EXERCISE DESCRIPTION:
Images are not part of the copy; write out the rest of the data exactly as given.

= Beginning of Section =

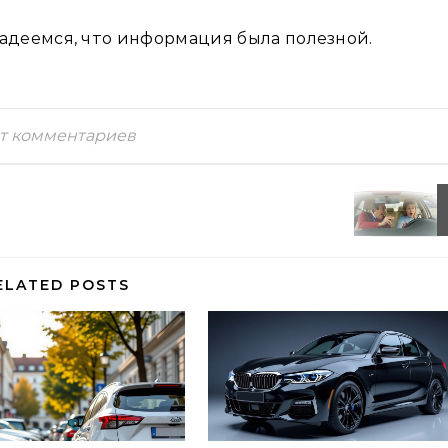
адеемся, что информация была полезной.
т комментариев
ELATED POSTS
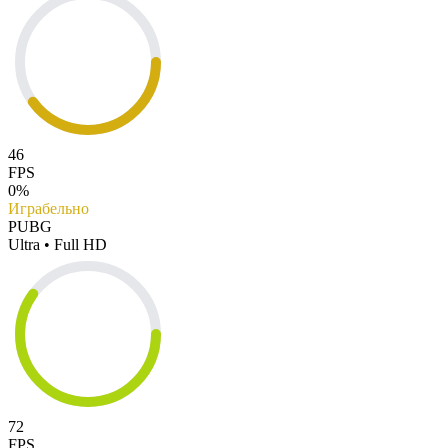
46
FPS
0%
Играбельно
PUBG
Ultra • Full HD
72
FPS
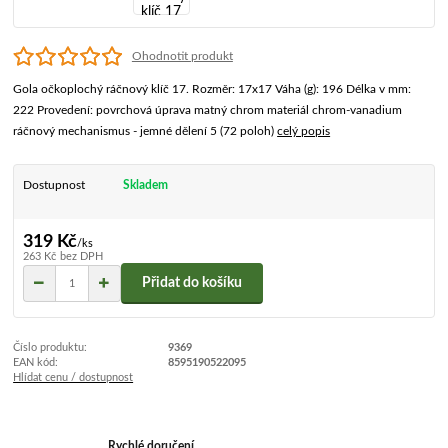
Ohodnotit produkt
Gola očkoplochý ráčnový klíč 17. Rozměr: 17x17 Váha (g): 196 Délka v mm:
222 Provedení: povrchová úprava matný chrom materiál chrom-vanadium
ráčnový mechanismus - jemné dělení 5 (72 poloh)
celý popis
Dostupnost
Skladem
319 Kč
/
ks
263 Kč
bez DPH
Přidat do košíku
Číslo produktu:
9369
EAN kód:
8595190522095
Hlídat cenu / dostupnost
Rychlé doručení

= End of Section =

ANSWER TO THIS TASK:
адеемся, что информация была полезной.
т комментариев
ELATED POSTS
46
FPS
0%
Играбельно
PUBG
Ultra • Full HD
72
FPS
Ohodnotit produkt
Gola očkoplochý ráčnový klíč 17. Rozměr: 17x17 Váha (g): 196 Délka v mm:
222 Provedení: povrchová úprava matný chrom materiál chrom-vanadium
ráčnový mechanismus - jemné dělení 5 (72 poloh)
celý popis
Dostupnost
Skladem
319 Kč
/
ks
263 Kč
bez DPH
Přidat do košíku
Číslo produktu:
9369
EAN kód:
8595190522095
Hlídat cenu / dostupnost
Rychlé doručení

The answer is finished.